Dans une déclaration du 4 février, en marge du lancement de la semaine nationale du bilinguisme, la ministre des enseignements secondaires Pauline Nalova Lyonga Egbe est revenue sur le cas des violences dont sont victimes les enseignants. Elle précise que «l'éducation des élèves se fait dans le cadre d'un partenariat entre les enseignants et les parents» et apporte comme début de solution «l’installation des caméras de surveillance dans les lycées».
Urgente réforme
Cependant, pour les éducateurs, les violences ne sont qu’une partie du problème. Dans le pays, les enseignants du primaire et du secondaire partagent les mêmes peines. Ces derniers sont tous concernés par nombre de revendications. Des plaintes qui reviennent et se répètent d’un professeur à l’autre.

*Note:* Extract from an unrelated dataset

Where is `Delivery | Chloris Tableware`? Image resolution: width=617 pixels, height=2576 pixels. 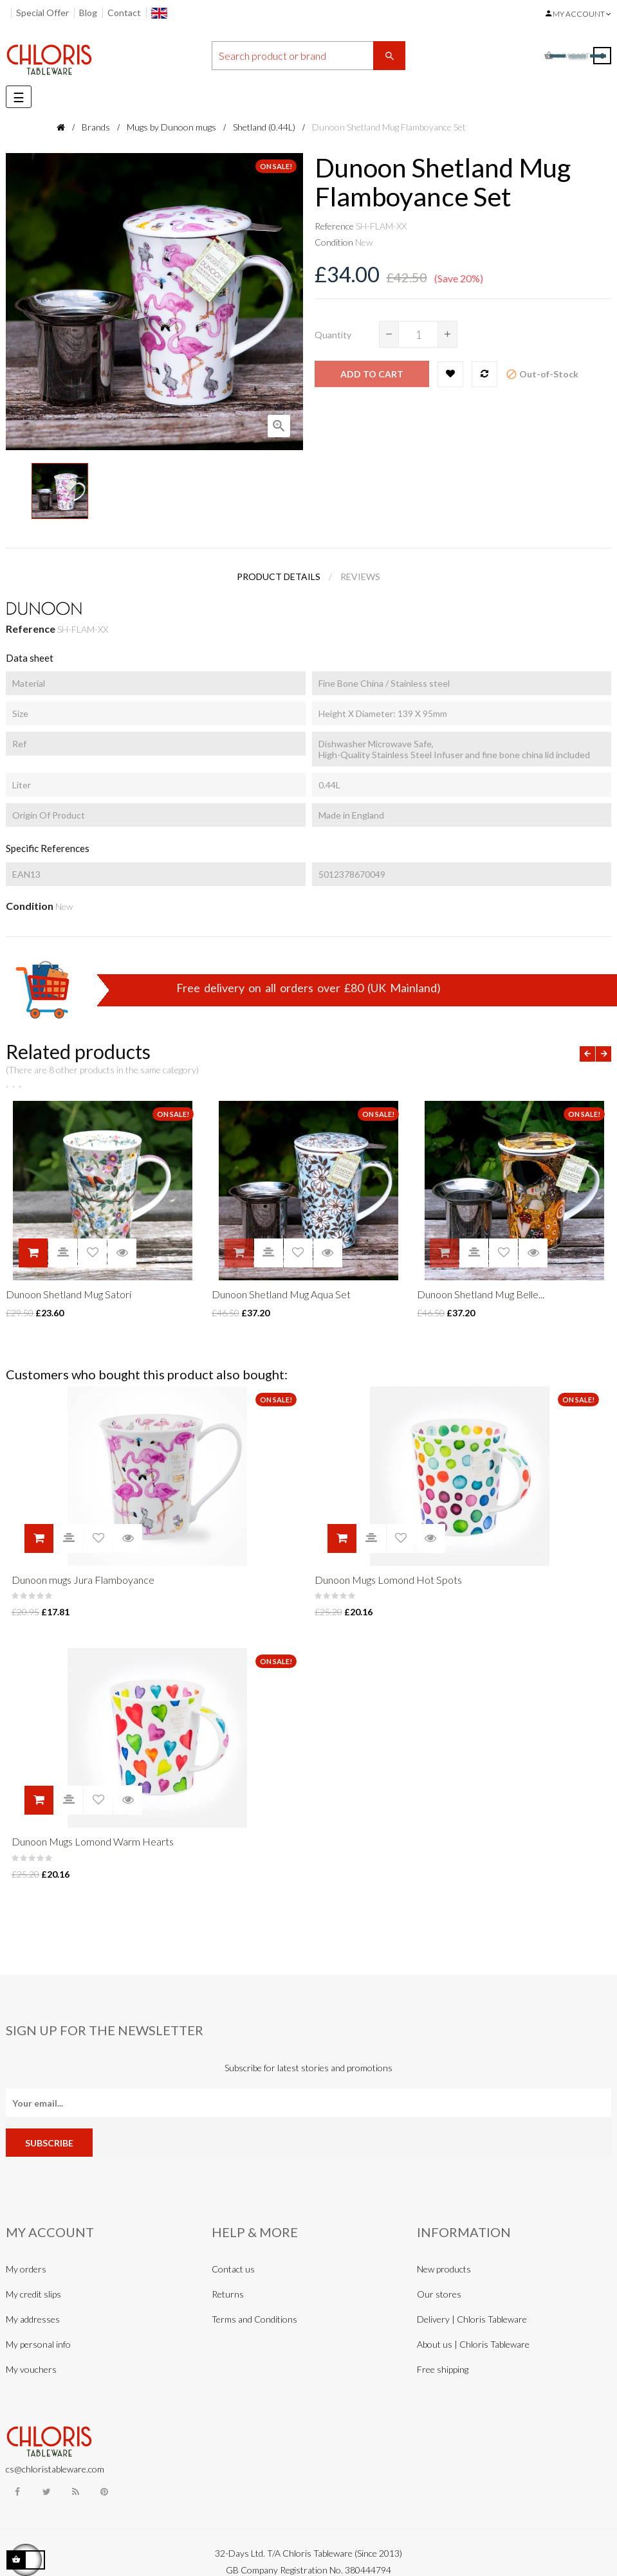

«Les difficultés rencontrées par les enseignants sur le terrain sont multiples: les salaires médiocres, les difficiles conditions de travail, les salles de classe surchargées, l'absence de matériel didactique, (vidéo-projection, laboratoire...), le manque de moyens financiers pour les descentes sur le terrain, le non-respect du statut de l'enseignant, le mépris dans la société», fulmine Armand Noutack.
«Il y a un certain nombre de mesures qui ont été prises pour doucher le prestige et l'autorité de l'enseignant. Quel est son traitement salarial? Comparé à ce qu'il gagnait avant, c'est minable. Il est grand temps que nous revoyions les textes de cette République qui ont retiré l'autorité à l'enseignant. Dans un pays qui se veut respectable et équilibré, la priorité est accordée à trois secteurs névralgiques: la sécurité, la santé et l'éducation», souligne le président du CEIC.
Au sorti du grand dialogue national, qui s’est tenu à Yaoundé du 30 septembre au 4 octobre dernier, l’une des recommandations majeures était l’organisation d’un «forum national de l’éducation», visant à réformer le secteur et à améliorer les conditions de travail des éducateurs. Si, pour l’instant, aucune date n’a été avancée pour la tenue de ces assises, les syndicats comptent maintenir la pression sur les décideurs.